Max Garland,
Hunger Wide as Heaven
(Cleveland State University Poetry Center, 2006)

Poetry is personal, and nowhere is this more apparent than in this thoughtful collection. In poem after poem Max Garland conveys how the religious impulse had shaped his youth and, ultimately, how he grew beyond this impulse to experience the world on his own terms. His voice is that of a mature artist who finds treasure everywhere. In the rural Kentucky of his childhood, life is richly textured, resplendent with a kind of holy trinity: the rhythms of the Bible venerated by his devoutly Methodist parents and grandparents, the crackle of early black-and-white television, and Elvis:

Sometimes I feel the heat of what Elvis means
when his voice stutters like a restless muffler
and I think the radio is God of this house....

For Garland, the world contains both fullness and emptiness. He is attuned to myriad sensual details, but he also seeks to strip flesh down to the bone.

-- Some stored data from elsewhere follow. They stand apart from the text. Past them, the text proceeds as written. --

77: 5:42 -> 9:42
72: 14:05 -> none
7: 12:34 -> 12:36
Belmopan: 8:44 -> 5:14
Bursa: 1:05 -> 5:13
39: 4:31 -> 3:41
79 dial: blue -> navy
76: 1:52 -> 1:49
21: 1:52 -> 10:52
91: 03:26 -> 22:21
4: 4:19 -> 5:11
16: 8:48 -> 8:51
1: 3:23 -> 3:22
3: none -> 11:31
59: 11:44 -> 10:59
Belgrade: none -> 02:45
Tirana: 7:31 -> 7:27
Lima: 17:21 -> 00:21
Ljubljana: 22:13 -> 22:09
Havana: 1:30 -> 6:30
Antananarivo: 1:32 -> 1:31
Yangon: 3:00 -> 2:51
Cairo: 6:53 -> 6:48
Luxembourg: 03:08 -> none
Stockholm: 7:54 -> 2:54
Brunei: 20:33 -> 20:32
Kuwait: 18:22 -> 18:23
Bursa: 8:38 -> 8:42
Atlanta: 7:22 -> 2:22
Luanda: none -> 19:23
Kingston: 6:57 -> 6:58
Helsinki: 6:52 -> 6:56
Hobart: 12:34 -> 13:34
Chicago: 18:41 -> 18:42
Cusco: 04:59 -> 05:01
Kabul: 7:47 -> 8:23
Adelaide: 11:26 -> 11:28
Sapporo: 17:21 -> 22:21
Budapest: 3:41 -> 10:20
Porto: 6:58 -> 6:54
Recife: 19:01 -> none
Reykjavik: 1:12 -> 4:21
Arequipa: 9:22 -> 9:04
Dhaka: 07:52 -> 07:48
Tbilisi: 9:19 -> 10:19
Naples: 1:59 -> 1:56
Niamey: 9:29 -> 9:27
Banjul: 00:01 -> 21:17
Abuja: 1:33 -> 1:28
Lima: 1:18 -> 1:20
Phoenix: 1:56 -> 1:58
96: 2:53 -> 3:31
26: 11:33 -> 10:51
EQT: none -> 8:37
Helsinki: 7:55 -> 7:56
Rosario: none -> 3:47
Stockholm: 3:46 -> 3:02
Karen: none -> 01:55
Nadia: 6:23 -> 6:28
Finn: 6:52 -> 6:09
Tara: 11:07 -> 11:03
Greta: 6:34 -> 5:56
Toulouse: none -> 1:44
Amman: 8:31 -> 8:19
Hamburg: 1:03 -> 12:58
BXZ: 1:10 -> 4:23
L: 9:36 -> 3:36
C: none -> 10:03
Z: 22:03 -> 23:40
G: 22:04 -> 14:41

The turning point is evident in "Introduction to Philosophy," which describes his initial encounter with such philosophers as Kant and Kierkegaard while a college student in 1968. Of course, philosophy began long ago as a way to investigate being, independent of an established church-state. Its secular grounding changes Garland: "I studied enough to pass the course, gained 3 credits, lost my faith."

The remaining poems certainly reflect Garland's independent observations. His language is detached and precise, and he primarily focuses on nature. One senses that he is still immersed in the ongoing creation of self and his relation to the outside world. Moreover, it is evident that although he is no longer bound by his Methodist roots, he still remembers how they had once sustained him.